#### [Aim of the exercise]
Beneath this instruction is a listing; print exactly the lines in it starting at the line that contains "мероприятие стало ежегодным и в этом году при" and going through the line that contains "масштабного квадрофестиваля: в программе 4 эт".
Start of Data records
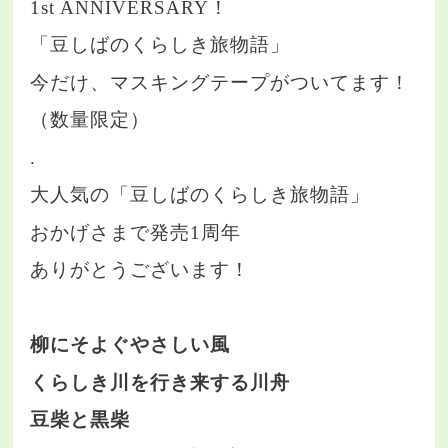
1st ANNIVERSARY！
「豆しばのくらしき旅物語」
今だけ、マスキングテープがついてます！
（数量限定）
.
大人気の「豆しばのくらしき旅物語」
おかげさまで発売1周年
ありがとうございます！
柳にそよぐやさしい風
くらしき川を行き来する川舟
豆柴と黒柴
End of Data records
Start of Data records
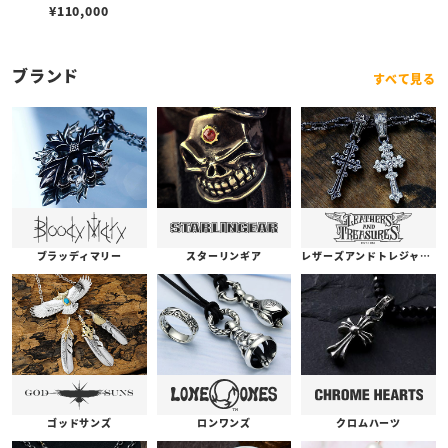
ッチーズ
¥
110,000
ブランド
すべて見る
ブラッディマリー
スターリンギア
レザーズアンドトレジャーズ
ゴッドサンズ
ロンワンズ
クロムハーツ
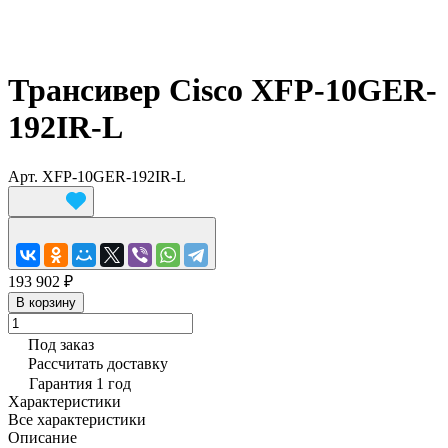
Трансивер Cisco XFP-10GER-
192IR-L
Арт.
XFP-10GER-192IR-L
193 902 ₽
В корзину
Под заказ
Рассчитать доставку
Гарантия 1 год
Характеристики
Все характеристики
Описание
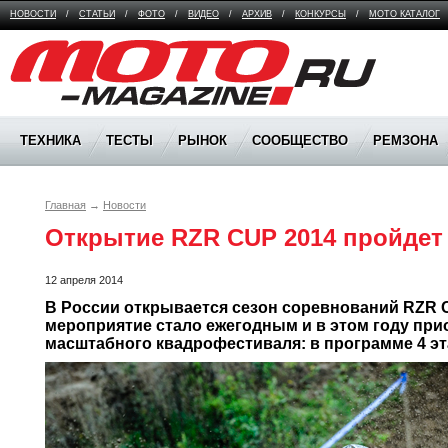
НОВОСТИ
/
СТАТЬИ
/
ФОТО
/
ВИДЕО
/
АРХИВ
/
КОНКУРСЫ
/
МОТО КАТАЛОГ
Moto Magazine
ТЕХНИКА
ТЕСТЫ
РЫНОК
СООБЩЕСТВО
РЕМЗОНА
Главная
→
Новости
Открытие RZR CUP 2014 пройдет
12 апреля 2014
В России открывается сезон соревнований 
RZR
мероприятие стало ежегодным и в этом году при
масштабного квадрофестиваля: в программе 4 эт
End of Data records
#### [Problem solution]
мероприятие стало ежегодным и в этом году при
масштабного квадрофестиваля: в программе 4 эт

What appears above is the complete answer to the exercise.